Produce a copy of every line in the records that holds the string "recette".
··· Materials provided
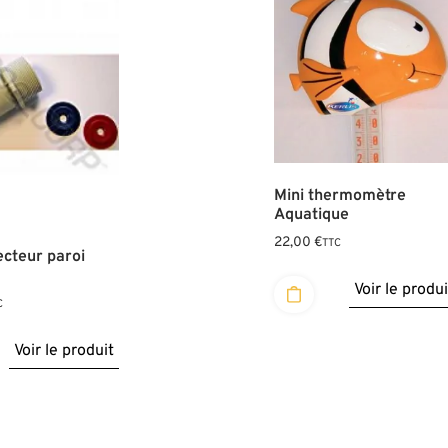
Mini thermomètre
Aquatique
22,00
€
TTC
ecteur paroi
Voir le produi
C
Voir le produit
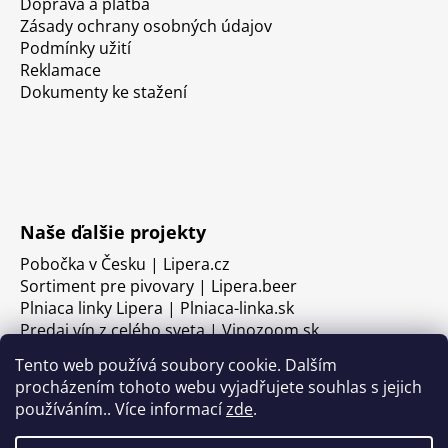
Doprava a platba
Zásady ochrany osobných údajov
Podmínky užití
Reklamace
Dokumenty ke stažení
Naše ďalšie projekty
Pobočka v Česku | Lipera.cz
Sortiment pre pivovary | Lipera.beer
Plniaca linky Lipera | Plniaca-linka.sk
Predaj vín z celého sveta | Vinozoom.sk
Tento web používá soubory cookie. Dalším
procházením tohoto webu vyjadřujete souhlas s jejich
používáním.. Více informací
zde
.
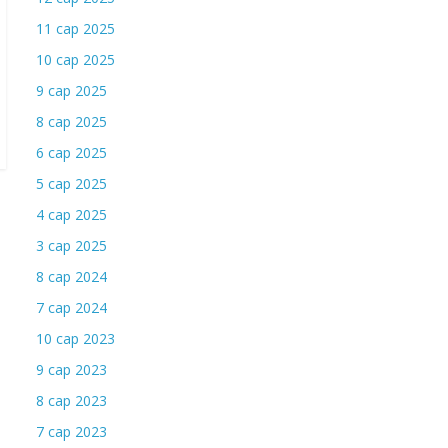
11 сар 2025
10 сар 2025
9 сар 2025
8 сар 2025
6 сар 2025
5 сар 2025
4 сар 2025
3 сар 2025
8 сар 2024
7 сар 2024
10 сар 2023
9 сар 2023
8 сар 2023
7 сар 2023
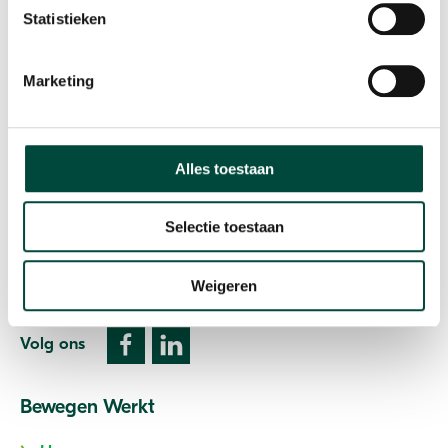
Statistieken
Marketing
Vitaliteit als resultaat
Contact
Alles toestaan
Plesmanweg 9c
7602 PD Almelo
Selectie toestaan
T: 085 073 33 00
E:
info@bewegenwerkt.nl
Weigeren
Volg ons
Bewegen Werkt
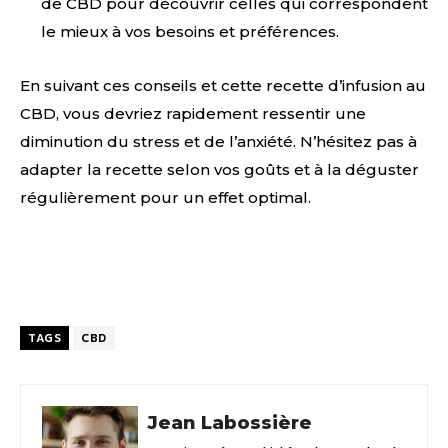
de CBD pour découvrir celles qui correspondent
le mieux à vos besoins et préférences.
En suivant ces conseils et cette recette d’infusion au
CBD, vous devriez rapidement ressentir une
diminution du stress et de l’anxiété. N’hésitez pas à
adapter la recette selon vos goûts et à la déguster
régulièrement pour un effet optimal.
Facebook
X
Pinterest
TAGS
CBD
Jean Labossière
······
• Reply:
En suivant ces conseils et cette recette d’infusion au
adapter la recette selon vos goûts et à la déguster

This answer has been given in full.